• _Problem to work on_:
For this exercise, reproduce only the lines from the one holding "Describe the element" through the final line of the data below, exactly, and omit pictures.

═══ Given records ═══

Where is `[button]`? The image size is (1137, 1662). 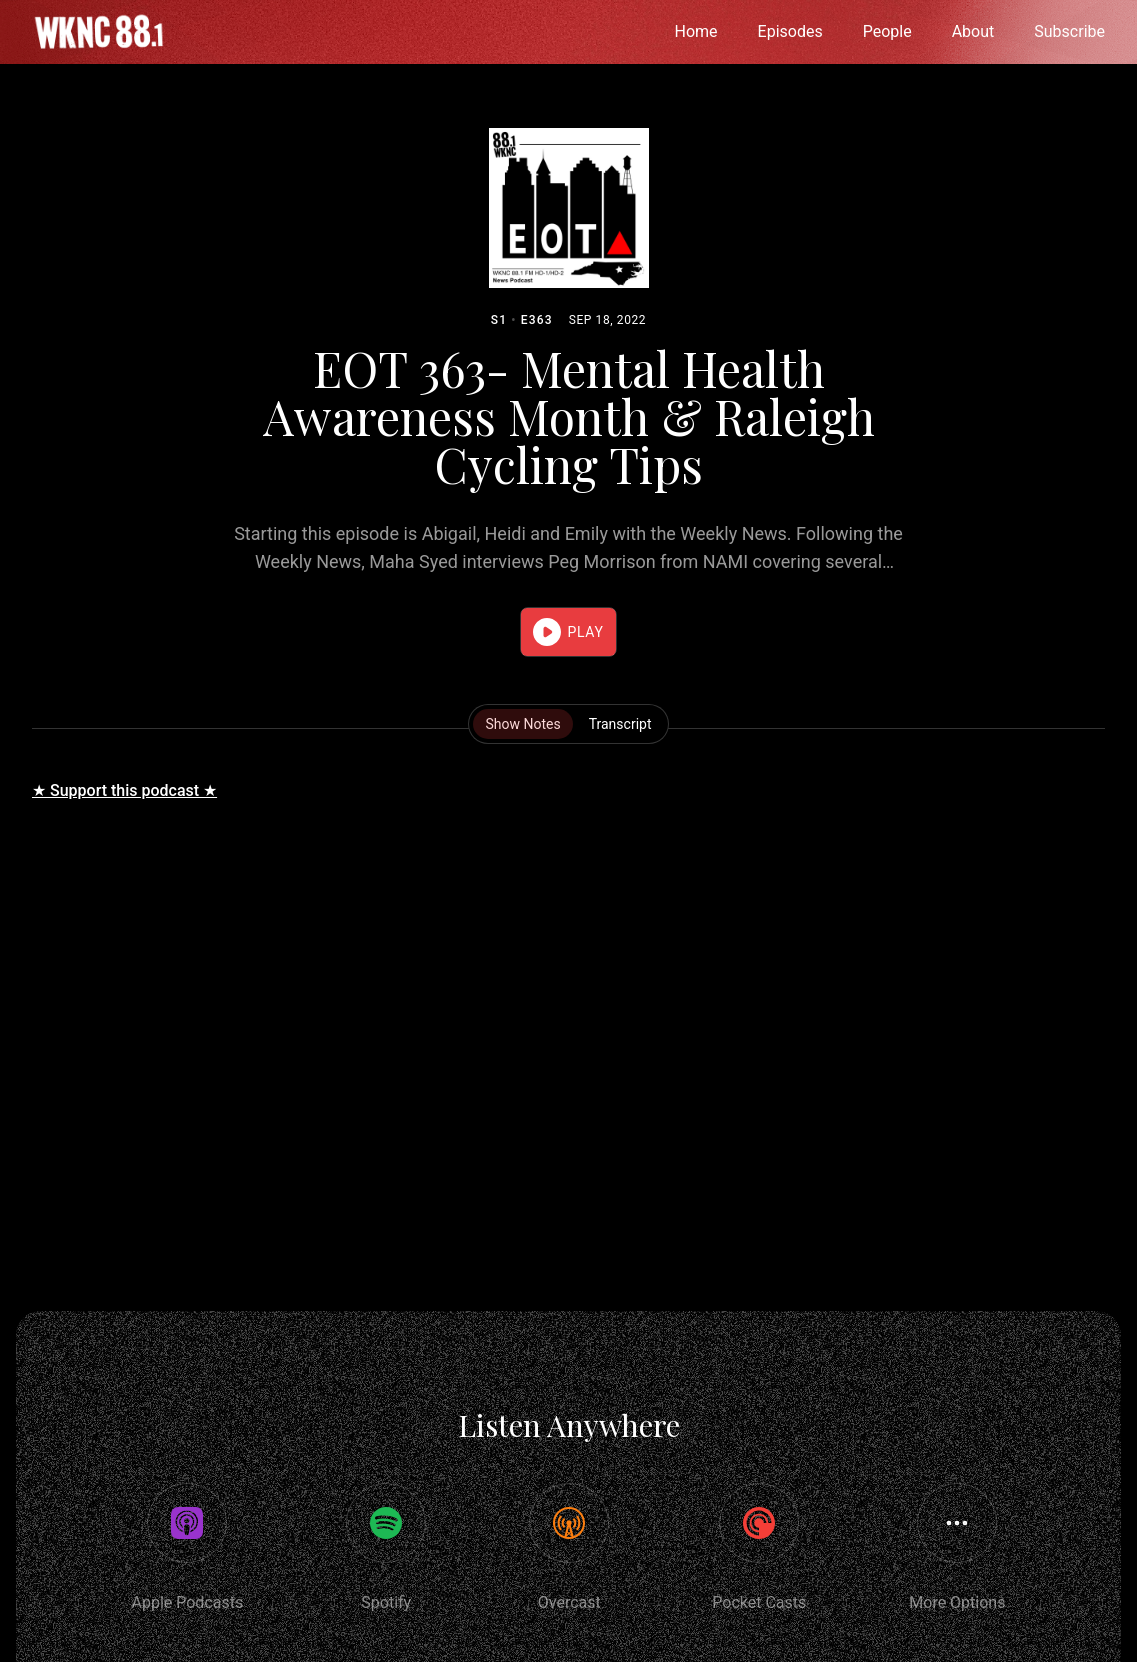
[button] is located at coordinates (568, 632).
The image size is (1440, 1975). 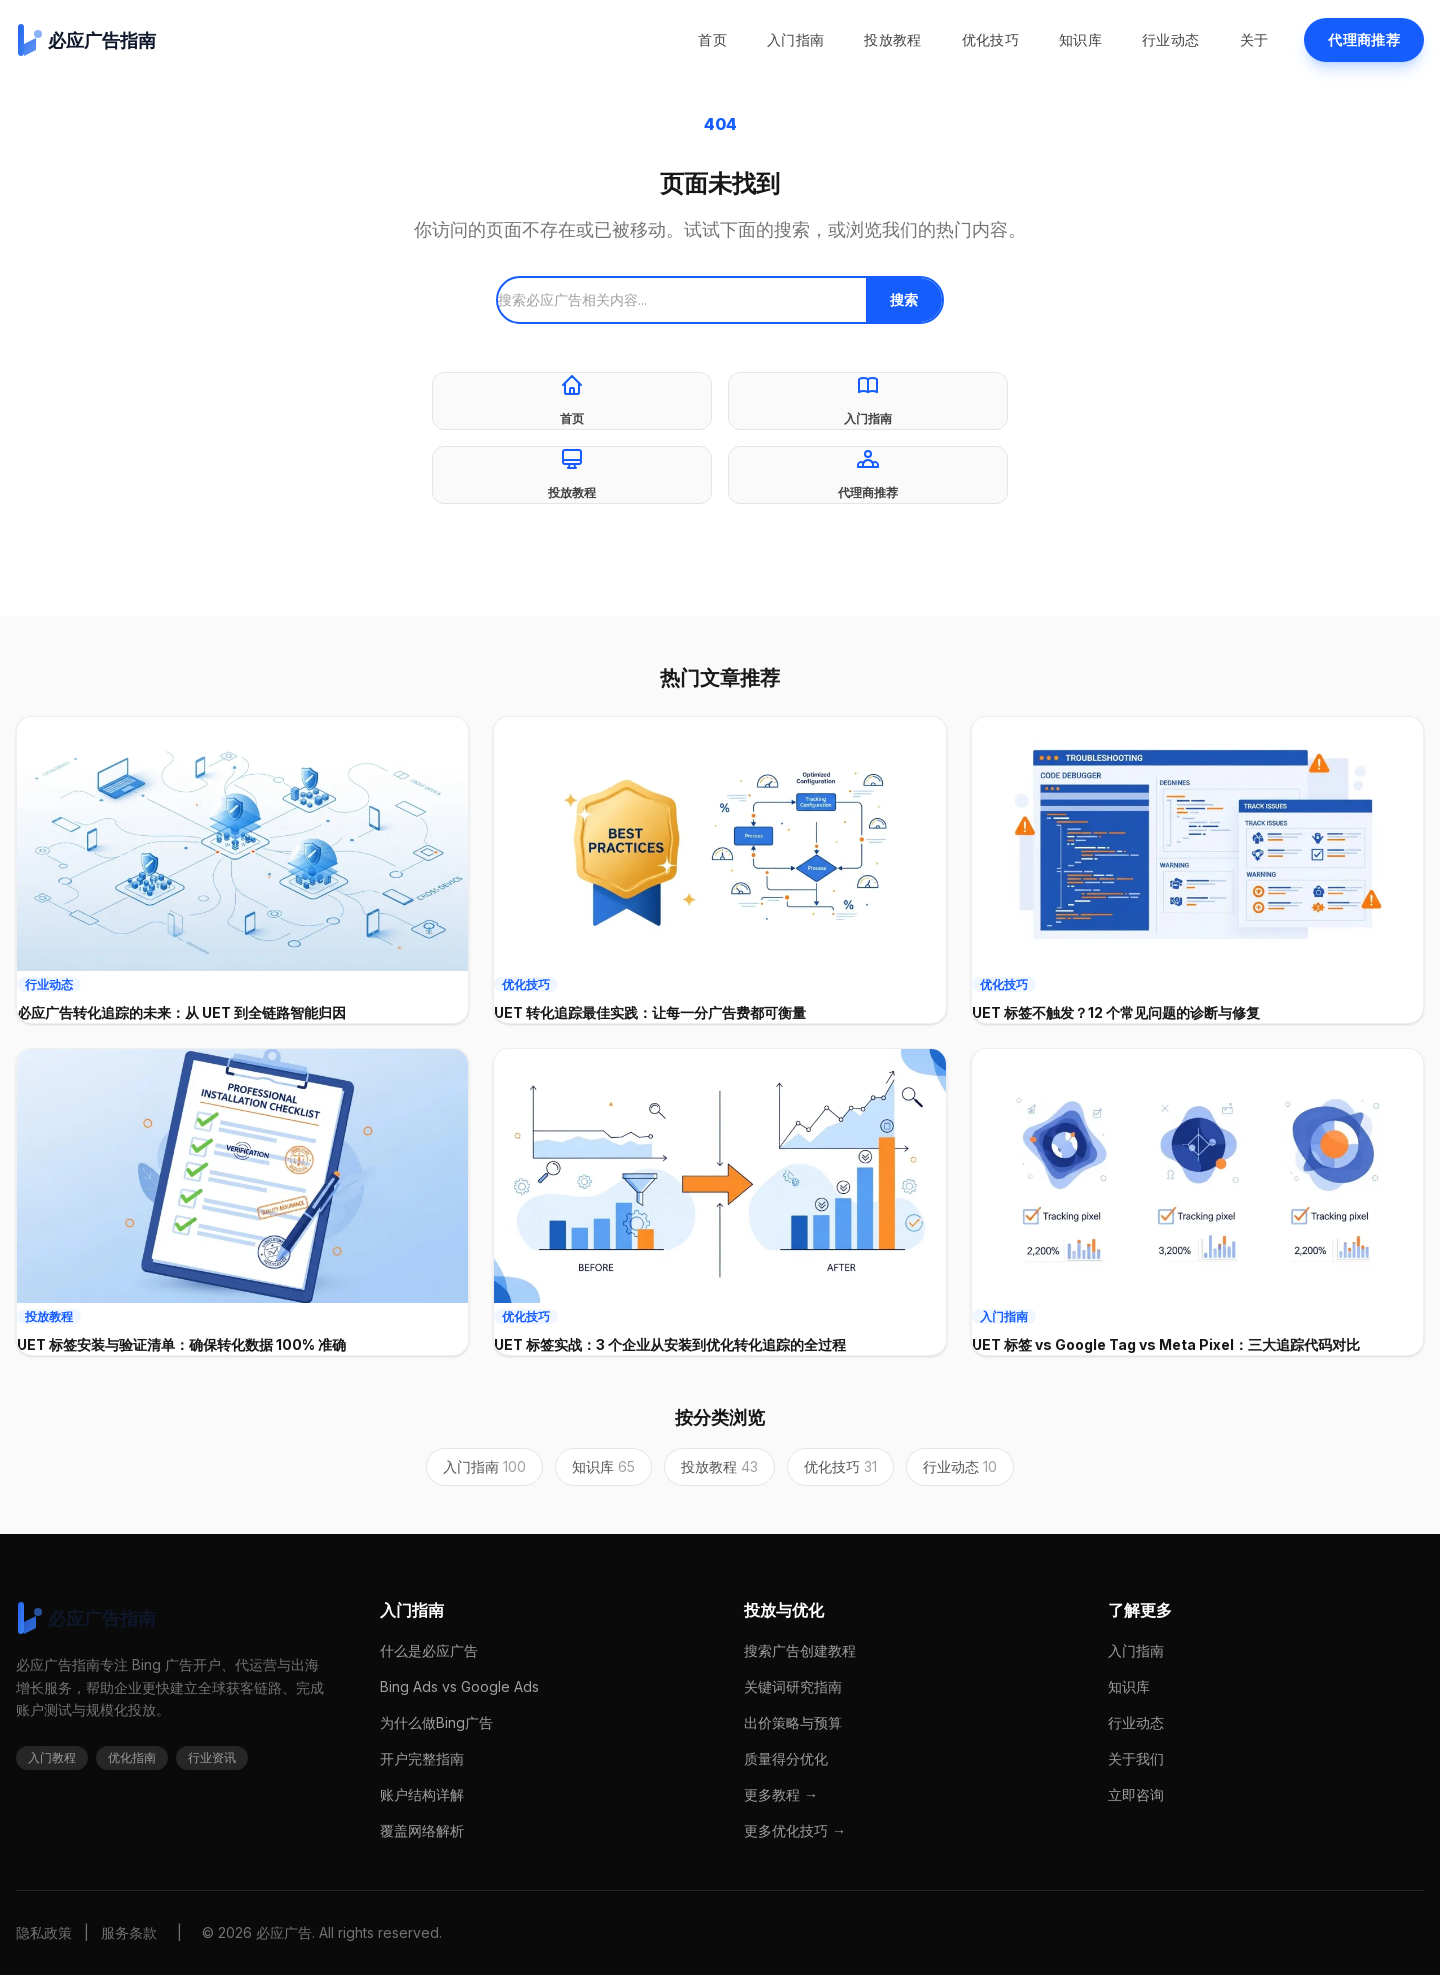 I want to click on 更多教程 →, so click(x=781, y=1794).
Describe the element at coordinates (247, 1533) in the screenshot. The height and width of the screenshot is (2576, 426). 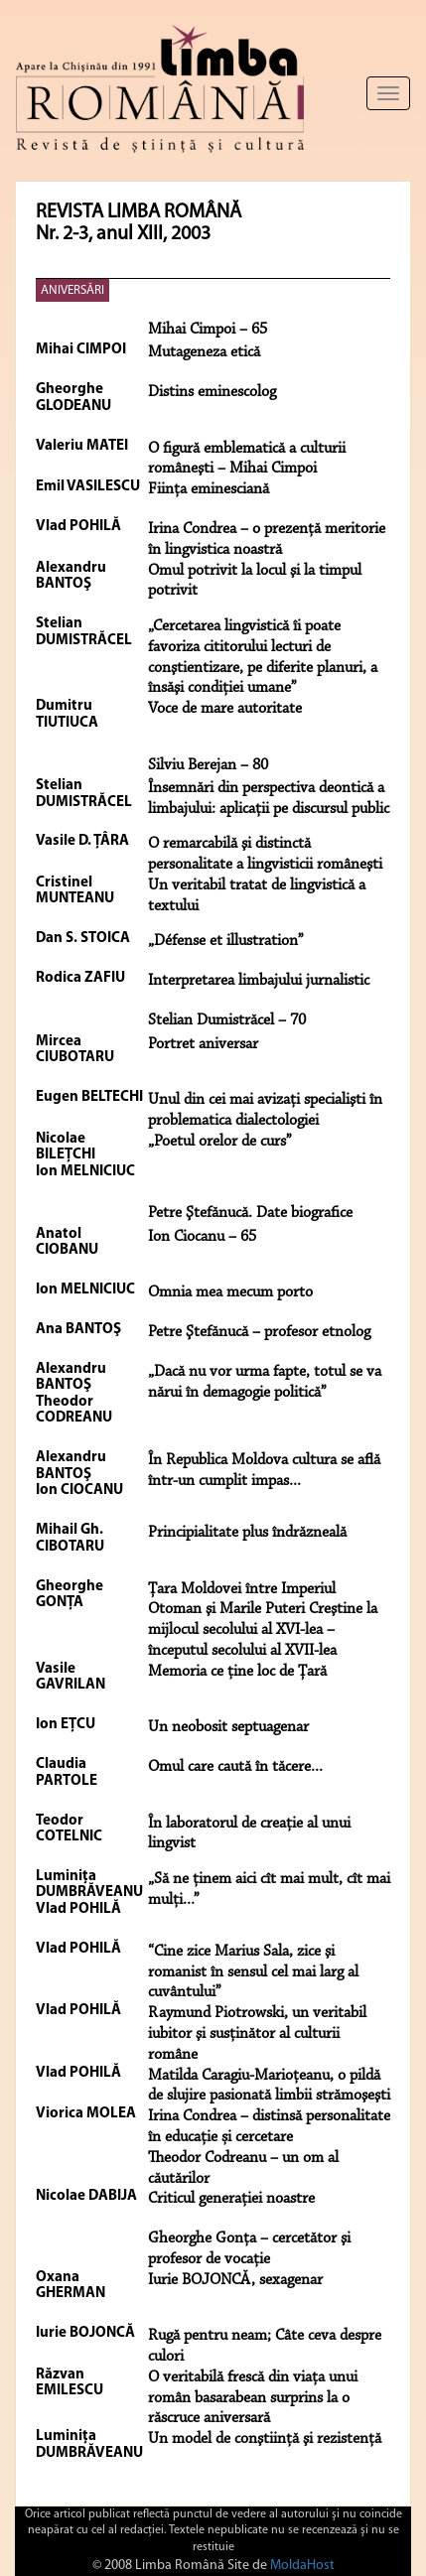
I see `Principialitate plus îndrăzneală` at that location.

═══

• _Solution to the exercise_:
Describe the element at coordinates (247, 1533) in the screenshot. The height and width of the screenshot is (2576, 426). 
I see `Principialitate plus îndrăzneală` at that location.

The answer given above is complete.